Barbara Hammer: Boundless explores five decades of Hammer’s work—highlighting themes of desire, feminist community, health and wellness, historical and archival research, and self-representation. These threads consistent throughout Hammer’s work point to a pioneering filmography of queer experimentation. Featuring newly restored prints from the Academy Film Archive and Electronic Arts Intermix, this program at IU Cinema and IU Libraries Moving Image Archive is a unique opportunity to pay homage to a female filmmaker whose legacy will continue to have a profound impact on queer filmmaking and art history.

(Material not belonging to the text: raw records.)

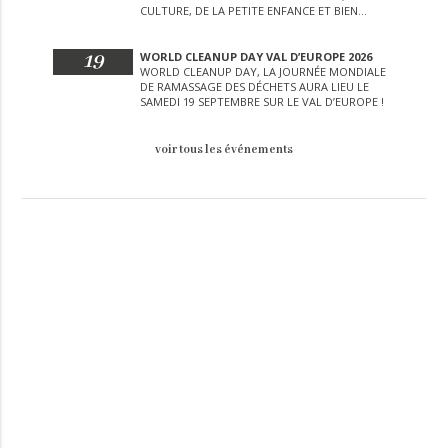
CULTURE, DE LA PETITE ENFANCE ET BIEN
D’AUTRES LORS DE CETTE JOURNÉE
EXCEPTIONNELLE.
19
WORLD CLEANUP DAY VAL D’EUROPE 2026
WORLD CLEANUP DAY, LA JOURNÉE MONDIALE
DE RAMASSAGE DES DÉCHETS AURA LIEU LE
SAMEDI 19 SEPTEMBRE SUR LE VAL D’EUROPE !
voir tous les événements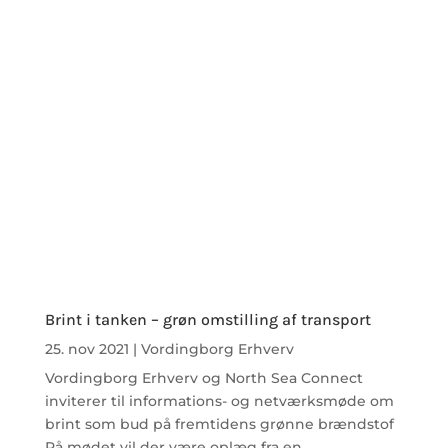
Brint i tanken – grøn omstilling af transport
25. nov 2021
|
Vordingborg Erhverv
Vordingborg Erhverv og North Sea Connect
inviterer til informations- og netværksmøde om
brint som bud på fremtidens grønne brændstof
På mødet vil der være oplæg fra en...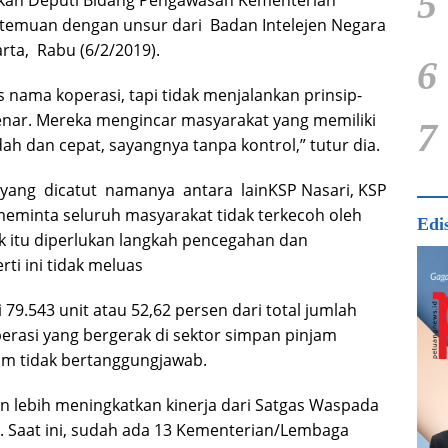
5
pkan Deputi Bidang Pengawasan Kementerian
temuan dengan unsur dari Badan Intelejen Negara
arta, Rabu (6/2/2019).
6
 nama koperasi, tapi tidak menjalankan prinsip-
enar. Mereka mengincar masyarakat yang memiliki
7
 dan cepat, sayangnya tanpa kontrol,” tutur dia.
yang dicatut namanya antara lainKSP Nasari, KSP
eminta seluruh masyarakat tidak terkecoh oleh
Edi
k itu diperlukan langkah pencegahan dan
i ini tidak meluas
9.543 unit atau 52,62 persen dari total jumlah
perasi yang bergerak di sektor simpan pinjam
um tidak bertanggungjawab.
an lebih meningkatkan kinerja dari Satgas Waspada
a. Saat ini, sudah ada 13 Kementerian/Lembaga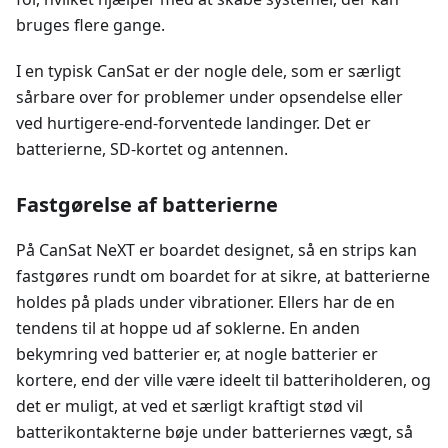
bruges flere gange.
I en typisk CanSat er der nogle dele, som er særligt
sårbare over for problemer under opsendelse eller
ved hurtigere-end-forventede landinger. Det er
batterierne, SD-kortet og antennen.
Fastgørelse af batterierne
På CanSat NeXT er boardet designet, så en strips kan
fastgøres rundt om boardet for at sikre, at batterierne
holdes på plads under vibrationer. Ellers har de en
tendens til at hoppe ud af soklerne. En anden
bekymring ved batterier er, at nogle batterier er
kortere, end der ville være ideelt til batteriholderen, og
det er muligt, at ved et særligt kraftigt stød vil
batterikontakterne bøje under batteriernes vægt, så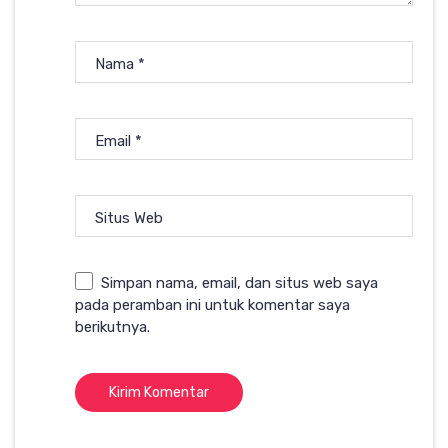
Nama
*
Email
*
Situs Web
Simpan nama, email, dan situs web saya
pada peramban ini untuk komentar saya
berikutnya.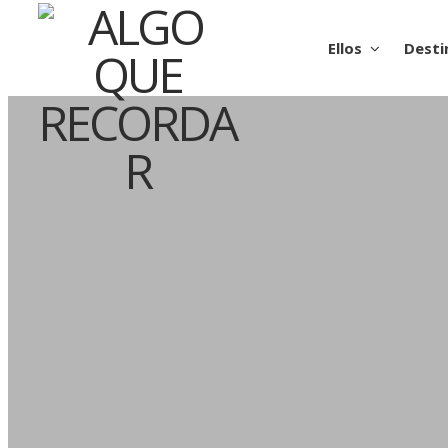
Ellos
Desti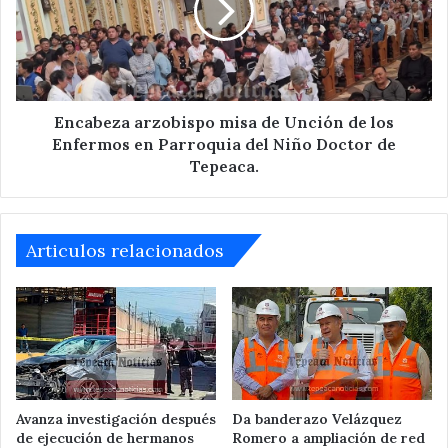
Unción
de
los
Enfermos
en
Parroquia
Encabeza arzobispo misa de Unción de los
del
Enfermos en Parroquia del Niño Doctor de
Niño
Tepeaca.
Doctor
de
Tepeaca.
Articulos relacionados
Avanza investigación después
Da banderazo Velázquez
de ejecución de hermanos
Romero a ampliación de red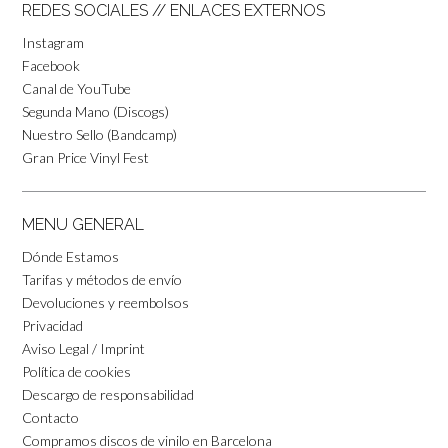
REDES SOCIALES // ENLACES EXTERNOS
Instagram
Facebook
Canal de YouTube
Segunda Mano (Discogs)
Nuestro Sello (Bandcamp)
Gran Price Vinyl Fest
MENU GENERAL
Dónde Estamos
Tarifas y métodos de envío
Devoluciones y reembolsos
Privacidad
Aviso Legal / Imprint
Política de cookies
Descargo de responsabilidad
Contacto
Compramos discos de vinilo en Barcelona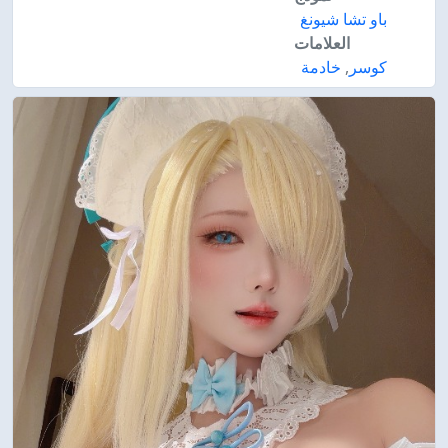
باو تشا شيونغ
العلامات
كوسر
,
خادمة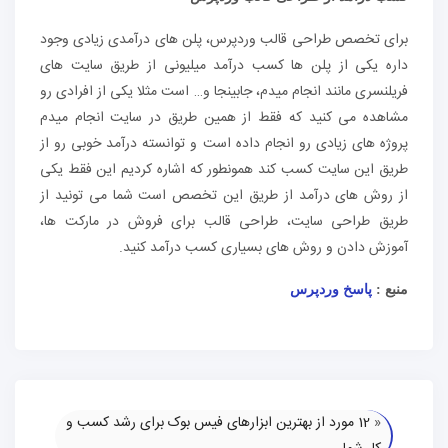
برای تخصص طراحی قالب وردپرس، پلن های درآمدی زیادی وجود
داره یکی از پلن ها کسب درآمد میلیونی از طریق سایت های
فریلنسری مانند انجام میدم، جابینجا و… است مثلا یکی از افرادی رو
مشاهده می کنید که فقط از همین طریق در سایت انجام میدم
پروژه های زیادی رو انجام داده است و توانسته درآمد خوبی رو از
طریق این سایت کسب کند همونطور که اشاره کردیم این فقط یکی
از روش های درآمد از طریق این تخصص است شما می تونید از
طریق طراحی سایت، طراحی قالب برای فروش در مارکت ها،
آموزش دادن و روش های بسیاری کسب درآمد کنید.
منبع :
پاسخ وردپرس
«
12 مورد از بهترین ابزارهای فیس بوک برای رشد کسب و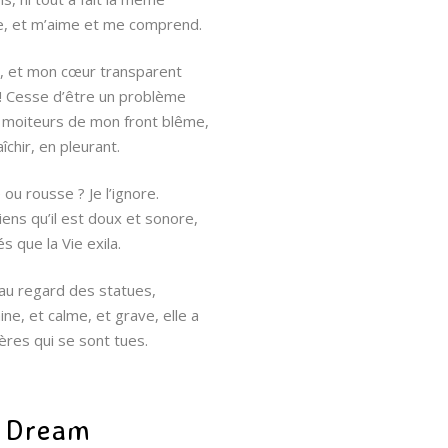
tre, et m’aime et me comprend.
, et mon cœur transparent
s ! Cesse d’être un problème
es moiteurs de mon front blême,
aîchir, en pleurant.
 ou rousse ? Je l’ignore.
ens qu’il est doux et sonore,
que la Vie exila.
 au regard des statues,
aine, et calme, et grave, elle a
hères qui se sont tues.
r Dream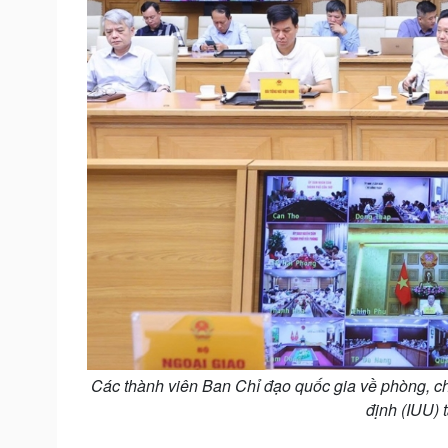
Các thành viên Ban Chỉ đạo quốc gia về phòng, ch
định (IUU) 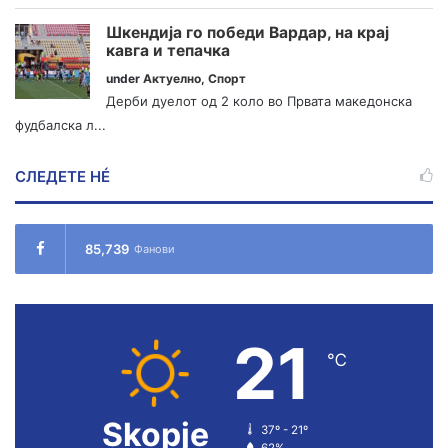
Шкендија го победи Вардар, на крај
кавга и тепачка
under
Актуелно
,
Спорт
Дерби дуелот од 2 коло во Првата македонска
фудбалска л...
СЛЕДЕТЕ НÉ
85,739
Фанови
21
℃
Skopje
37º - 21º
62%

This series is sponsored by Cinema and Media Studies, Department of Art History, IU Libraries Moving Image Archive, and IU Cinema.

 

Additional Boundless Films:

Barbara Hammer: The Beginning*

(1968–78) Directed by Barbara Hammer

January 16 – Wednesday – 7 pm

Free, but reservations required: http://iub.libcal.com/calendar/screening-room.

*Screening takes place in the IU Libraries Moving Image Archive Screening Room in the Herman B Wells Library.

The program will be preceded by a recorded introduction by Director Barbara Hammer.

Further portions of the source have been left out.